Doodstil wordt het als een in de strijd gewonde soldaat het bordes betreed. Roman Krutiak (26) is na een raketaanval blind geraakt aan beide ogen en revalideert in Rotterdam. Hij bedankt de stad en de Rotterdammers voor hun hulp en steun. Na afloop loop ik naar hem toe en bedank ik hem omdat hij ook voor de vrijheid van Rotterdam-Rijnmond, Nederland en Europa heeft gevochten. Ik wil hem een hand geven maar hij drukt mij tegen zijn borst en bedankt mij! Ik voel mij beschaamd, heb niets bijzonders gedaan als alleen een paar tientjes op een bankrekening gestort en wat warme kleding naar een inzamelplek gebracht. Zijn omhelzing voel ik uren later nog steeds. Heb tranen moeten wegpinken. Wat een dag, wat een emotie, wat een verdriet maar bovenal…. wat een kracht daar voor het stadhuis van mensen die hoop en vertrouwen houden! Ik ben niet kerkelijk gelovig maar bid dat we dat vertrouwen overeind kunnen houden………..

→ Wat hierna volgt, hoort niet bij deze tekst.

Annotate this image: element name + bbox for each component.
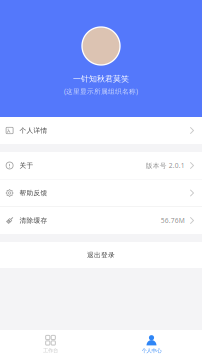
button[interactable]: 帮助反馈 [0,180,202,206]
staticText: 工作台 [43,347,58,354]
staticText: 版本号 2.0.1 [146,161,185,170]
button[interactable]: 退出登录 [0,242,202,268]
staticText: 退出登录 [87,251,115,259]
button[interactable]: 关于 [0,152,202,179]
staticText: (这里显示所属组织名称) [64,87,138,96]
button[interactable]: 工作台 [0,330,101,359]
staticText: 个人中心 [142,348,162,354]
staticText: 一针知秋君莫笑 [73,74,129,84]
staticText: 清除缓存 [19,216,47,225]
button[interactable]: 清除缓存 [0,207,202,234]
staticText: 个人详情 [19,126,47,135]
button[interactable]: 个人中心 [101,330,202,359]
staticText: 56.76M [161,216,185,225]
button[interactable]: 个人详情 [0,117,202,144]
staticText: 帮助反馈 [19,189,47,197]
staticText: 关于 [19,161,33,170]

De kracht van de Oekraïners doet mij denken aan de song van zanger Labi Shiffre ‘Something inside so strong’. Toen ging het over de strijd tegen apartheid, nu over de strijd tegen een niets en niemand ontziende dictator. Ik draag deze song op aan een moedige Rus; Aleksej Navalni. Omdat hij niet te breken was werd hij vermoord. Rust zacht en waak over je moederland opdat het land zichzelf niet vernietigd.